When it comes to using them as a stock, this is where the brace shows it’s inferiority to most common collapsible stocks. There’s just not as much surface area on the brace to absorb recoil or simply to keep it locked in place during firing and movement.
That said, there are many AR-15 platform calibers where recoil is so light that it doesn’t make much of a difference. On this Quarter Circle 10 GSF AR pistol, the little 9mm just doesn’t produce much recoil in the first place. The same goes for my .45ACP version of the same gun. Even in 5.56×45, with anything other than a short pencil barrel, recoil isn’t a real concern.
I’ve used the brace with ARs in all of those calibers pressed against my shoulder as a stock, and I’ve never noticed any discomfort.
I have, however, noticed that it’s a little harder to keep the smaller footprint of the brace locked into the shoulder than a real stock with its solid toe. You’ll lose a teeny tiny bit of recoil management, but it’s that weaker weld to the shoulder and to the cheek that I find is much more noticeable, as compared to a stock.
The ability to place a forearm under and into the brace for one hand shooting necessitates a thicker flexible material. That leaves the brace a little wider than many stocks. At 2.173″ it’s a bit wider than most AR15 receivers. The rest of the dimensions are a little more familiar.
It collapses to 7.5″ in length and extends to a full 10.25″. That adjustable length of pull changes everything when it comes to using the brace as originally intended. Depending on the length of your forearm, the placement of the brace makes a huge difference in controllability.
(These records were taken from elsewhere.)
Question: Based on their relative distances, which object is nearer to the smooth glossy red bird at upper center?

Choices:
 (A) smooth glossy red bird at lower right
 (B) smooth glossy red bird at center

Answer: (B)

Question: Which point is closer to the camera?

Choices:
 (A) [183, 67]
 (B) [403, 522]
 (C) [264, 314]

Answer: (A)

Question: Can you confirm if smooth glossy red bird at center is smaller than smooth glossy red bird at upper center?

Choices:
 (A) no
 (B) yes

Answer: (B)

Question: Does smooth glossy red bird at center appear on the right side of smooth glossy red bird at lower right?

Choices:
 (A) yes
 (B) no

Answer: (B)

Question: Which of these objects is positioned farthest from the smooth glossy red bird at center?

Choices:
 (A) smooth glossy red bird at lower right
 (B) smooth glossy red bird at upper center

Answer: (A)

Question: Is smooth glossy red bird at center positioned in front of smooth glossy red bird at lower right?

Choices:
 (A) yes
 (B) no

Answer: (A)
The adjustable nylon strap that holds the brace to your forearm is a full inch wide, which provides a near-custom fit as well as plenty of long term shooting comfort and stability. I find it very simple to pull the tabbed end free to slip my arm in the brace, or to tighten it all the way over the top of the brace to keep it locked down.
If you are using the brace as a stock there’s not much of a learning curve. Because of its reduced footprint at the butt, you’ll have to be a little more picky about exactly where it lies on your shoulder/chest. Using the brace as originally intended takes a bit of getting used to.
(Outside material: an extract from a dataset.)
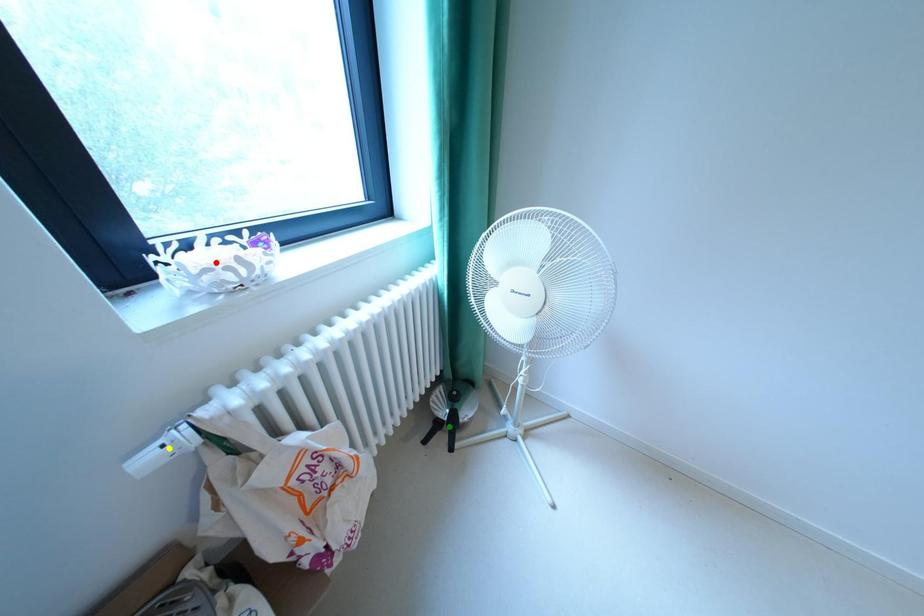 Order these from farthest to nearest:
- yellow point
- green point
- red point

green point, red point, yellow point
You can stand with the gun in a vertical position fully to the side, or with the firearm more in front of you, but cocked at an angle. The front position works best for most folks. Shooting like this is made for a red dot optic, but you can make do with iron sights as long as you remember that your sight height over the bore has now changed as you cant the gun.
I had to re-zero the sights for the new bore sight-height-to-bore-axis, and use the wide aperture on the rear iron sight. Once I did that, standing and hitting silhouettes from the 25 to 50 yards wasn’t particularly difficult. I was only about 50% with the 19″ silhouettes at 100 yards.
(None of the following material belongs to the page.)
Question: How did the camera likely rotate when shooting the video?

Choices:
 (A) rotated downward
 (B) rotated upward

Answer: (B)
If you are a disabled shooter, or someone with limited mobility or strength in your hands, the SBA4 adjustable brace is an absolute God-send. It totally changes what you are able to do with the gun. For everyone else, it provides you with some great flexibility and legal options for your shorter barreled ARs. The SB Tactical SBA4 is the current cream of the crop, with solid components and a great build quality.
Specifications: SB Tactical SBA4 Pistol Brace
Buffer tube extension: Mil spec carbine buffer
Cavity depth: 6.75″
Length: 7.5″, 8.25″, 8.8″, 9.5″, 10.25″
Strap Width: 1″
Weight: 10 oz
Colors: Available in black or FDE
MSRP: $169.99 (currently $105 at Brownells)
Overall * * * * *
Fit and finish are great. The SB Tactical SBA4 brace locks in tight at every position. Every part of the brace is well thought-out and executed.